Start of Records for this task

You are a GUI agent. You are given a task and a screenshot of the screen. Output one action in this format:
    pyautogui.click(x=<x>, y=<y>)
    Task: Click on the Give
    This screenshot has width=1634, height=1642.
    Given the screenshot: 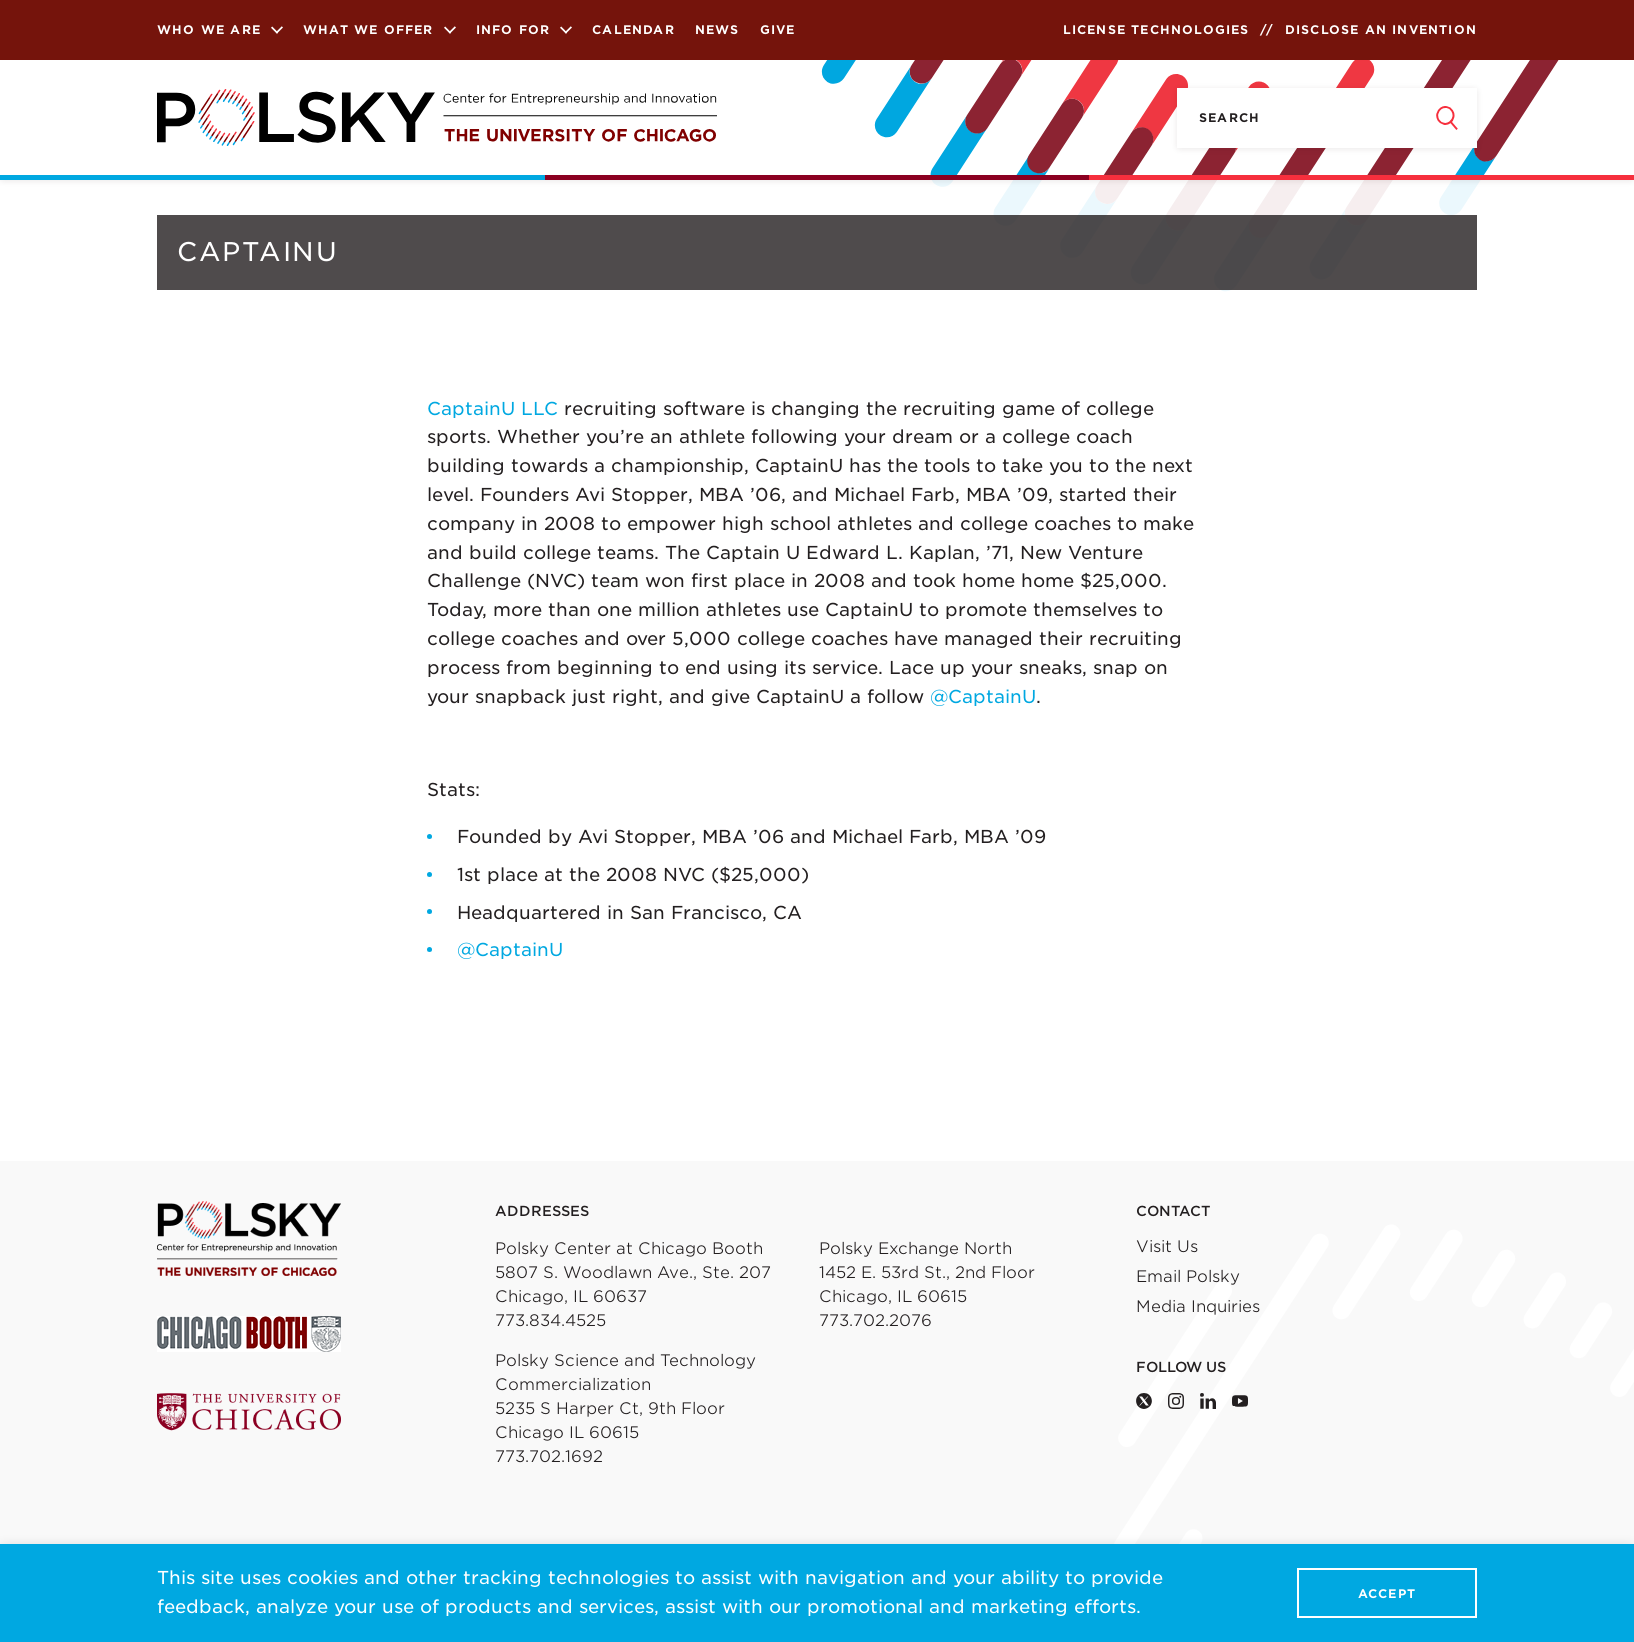 What is the action you would take?
    pyautogui.click(x=778, y=29)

End of Records for this task

The task - Repeat the material exactly. Begin with its first line and end with the line that has "This screenshot has".

Result below -
You are a GUI agent. You are given a task and a screenshot of the screen. Output one action in this format:
    pyautogui.click(x=<x>, y=<y>)
    Task: Click on the Give
    This screenshot has width=1634, height=1642.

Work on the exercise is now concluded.